Does the potential of two spheres become equal when we connect them? I was reading a chapter on capacitors where it was asked whether given two spheres, each carrying a charge $q$ and of radius $r$ and $2r$, will charge flow between them? 
I assume the answer should be no as both are having the same charge (that is what I learned in electrostatics that charge redistributes in such a way that charges become equal). But the book says that charge will flow. My friend told me that their potential will become equal. But why will their potential become equal (if it does)?
 A: Whenever there is a Potential difference, there would be a flow if there is a conductor in place (like your case, where metal objects are in touch)
The flow will continue until the potential difference does not exist any more. 
This is like water always flowing from a higher to lower altitude if it can. So across a metal, you will always have the same potential. Based on that you can calculate the charge for them.
It means, the charge in each sphere should be as much that the Potential on the surface (where they are in contact) would be equal for both objects.

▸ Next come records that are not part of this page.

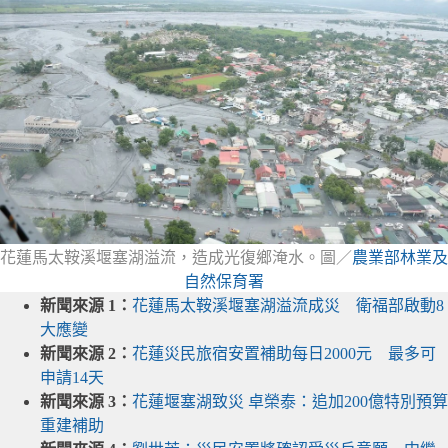
花蓮馬太鞍溪堰塞湖溢流，造成光復鄉淹水。圖／
農業部林業及
自然保育署
新聞來源 1：
花蓮馬太鞍溪堰塞湖溢流成災 衛福部啟動8
大應變
新聞來源 2：
花蓮災民旅宿安置補助每日2000元 最多可
申請14天
新聞來源 3：
花蓮堰塞湖致災 卓榮泰：追加200億特別預算
重建補助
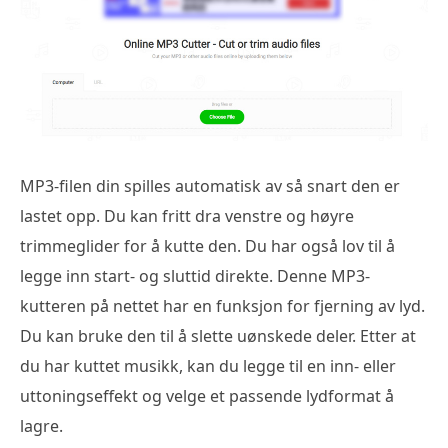
MP3-filen din spilles automatisk av så snart den er
lastet opp. Du kan fritt dra venstre og høyre
trimmeglider for å kutte den. Du har også lov til å
legge inn start- og sluttid direkte. Denne MP3-
kutteren på nettet har en funksjon for fjerning av lyd.
Du kan bruke den til å slette uønskede deler. Etter at
du har kuttet musikk, kan du legge til en inn- eller
uttoningseffekt og velge et passende lydformat å
lagre.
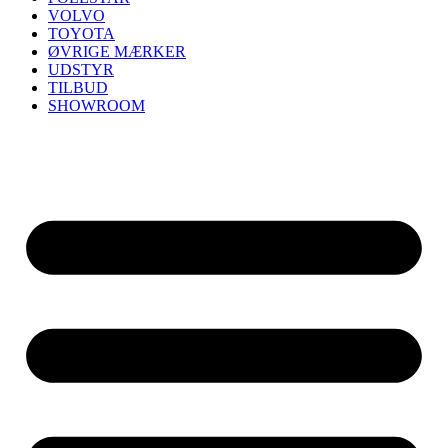
VOLVO
TOYOTA
ØVRIGE MÆRKER
UDSTYR
TILBUD
SHOWROOM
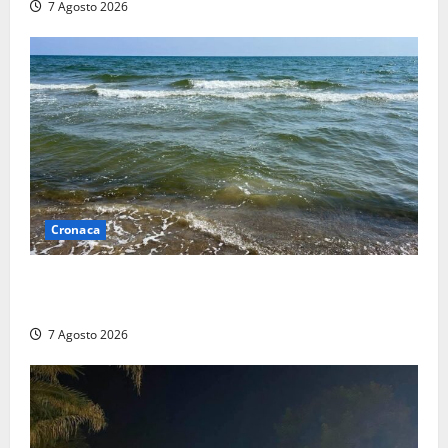
7 Agosto 2026
Cronaca
Montalto Marina, schiuma e acqua colorata in mare:
Arpa Lazio fa chiarezza
7 Agosto 2026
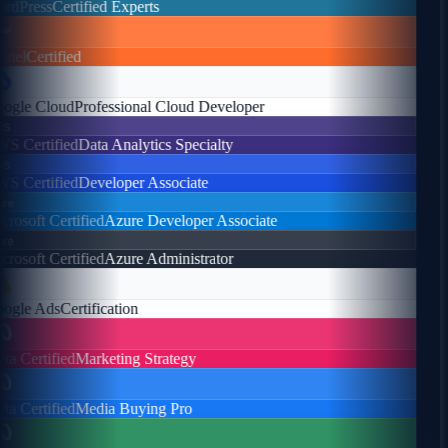
dPress
Certified Experts
nel
Certified
gle Cloud
Professional Cloud Developer
s
 Certified
Data Analytics Specialty
s
 Certified
Developer Associate
e
rosoft Certified
Azure Developer Associate
e
rosoft Certified
Azure Administrator
gle Ads
Certification
a Certified
Marketing Strategy
a Certified
Media Buying Pro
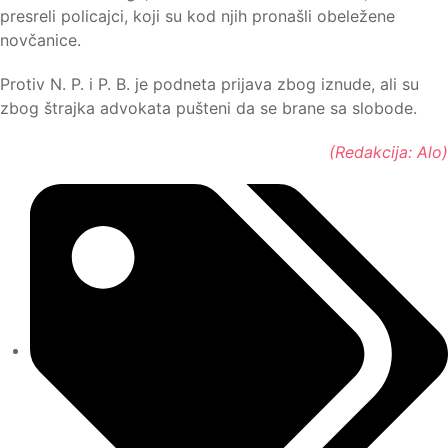
presreli policajci, koji su kod njih pronašli obeležene
novčanice.
Protiv N. P. i P. B. je podneta prijava zbog iznude, ali su
zbog štrajka advokata pušteni da se brane sa slobode.
(Redakcija: Alo)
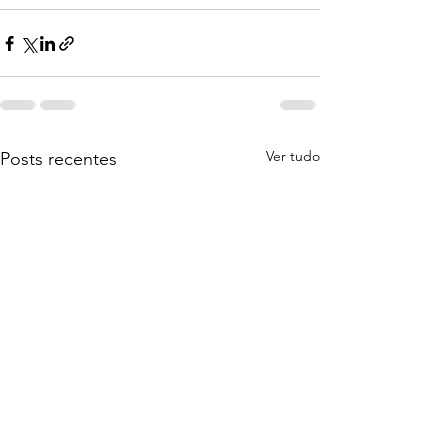
Ver tudo
Posts recentes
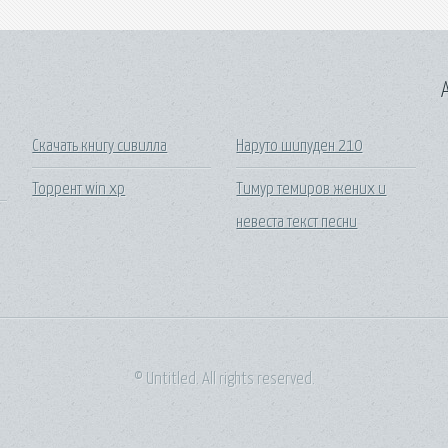
A
Скачать книгу сивилла
Наруто шипуден 210
Торрент win xp
Тимур темиров жених и
невеста текст песни
© Untitled. All rights reserved.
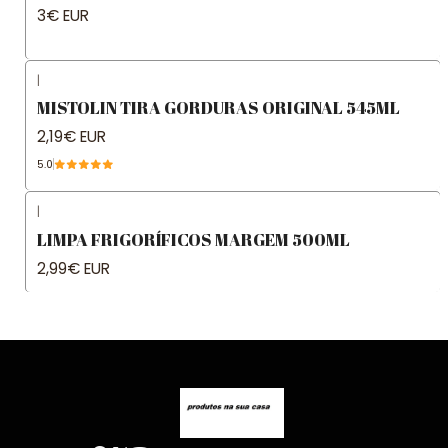
3€ EUR
|
MISTOLIN TIRA GORDURAS ORIGINAL 545ML
2,19€ EUR
5.0
|
LIMPA FRIGORÍFICOS MARGEM 500ML
2,99€ EUR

You also know the total charge in the system.This should be enough to solve the problem.
We know potential on surface of sphere equals kQ/R , so we have kQ1/R1 = kQ2/R2 or Q1/R2=Q2/R2. Also we know R1 is twice R2 and we know that Q1+Q2 equals 3. The rest is just simple math to figure out Q1 and Q2. 
A: Q=CV   , charge=capacitance times voltage      , C is proportional to radius.
Thus the sphere with smaller radius will have smaller capacitance and larger potential.
Charges will flow from the smaller sphere into the larger sphere until both have equal potentials.